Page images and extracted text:
______
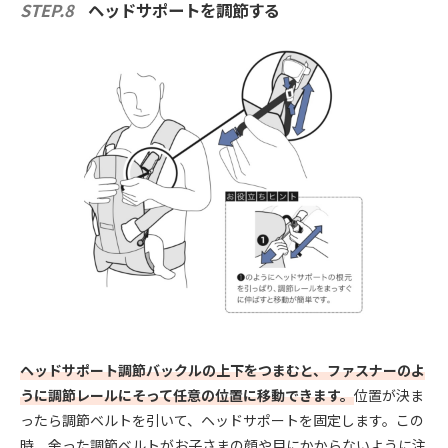
STEP.8
ヘッドサポートを調節する
ヘッドサポート調節バックルの上下をつまむと、ファスナーのよ
うに調節レールにそって任意の位置に移動できます。
位置が決ま
ったら調節ベルトを引いて、ヘッドサポートを固定します。この
時、余った調節ベルトがお子さまの顔や目にかからないように注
______
Directions:
Every entry, word for word, should be given again; the pictures are not part of the copy.

Solution to this problem:
STEP.8
ヘッドサポートを調節する
ヘッドサポート調節バックルの上下をつまむと、ファスナーのよ
うに調節レールにそって任意の位置に移動できます。
位置が決ま
ったら調節ベルトを引いて、ヘッドサポートを固定します。この
時、余った調節ベルトがお子さまの顔や目にかからないように注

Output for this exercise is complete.